┌─ The input
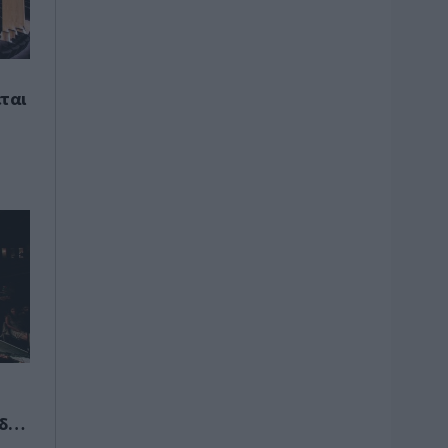
εται
οδος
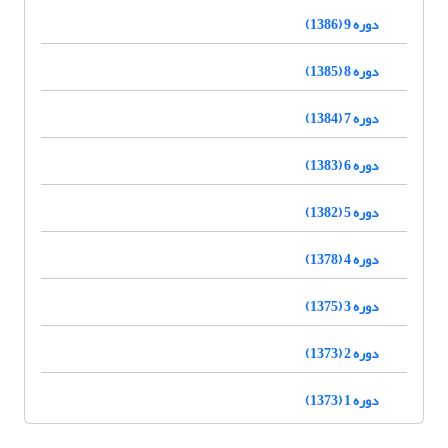
دوره 9 (1386)
دوره 8 (1385)
دوره 7 (1384)
دوره 6 (1383)
دوره 5 (1382)
دوره 4 (1378)
دوره 3 (1375)
دوره 2 (1373)
دوره 1 (1373)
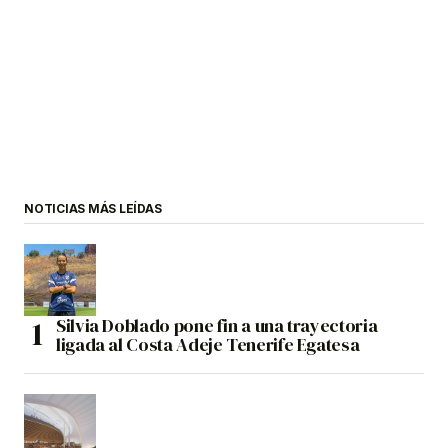
NOTICIAS MÁS LEÍDAS
Silvia Doblado pone fin a una trayectoria
ligada al Costa Adeje Tenerife Egatesa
└─
__Description of the task__. I need the number of lines in the entries that include "دوره"; please give that number and nothing else.

__Answer to this problem__. 9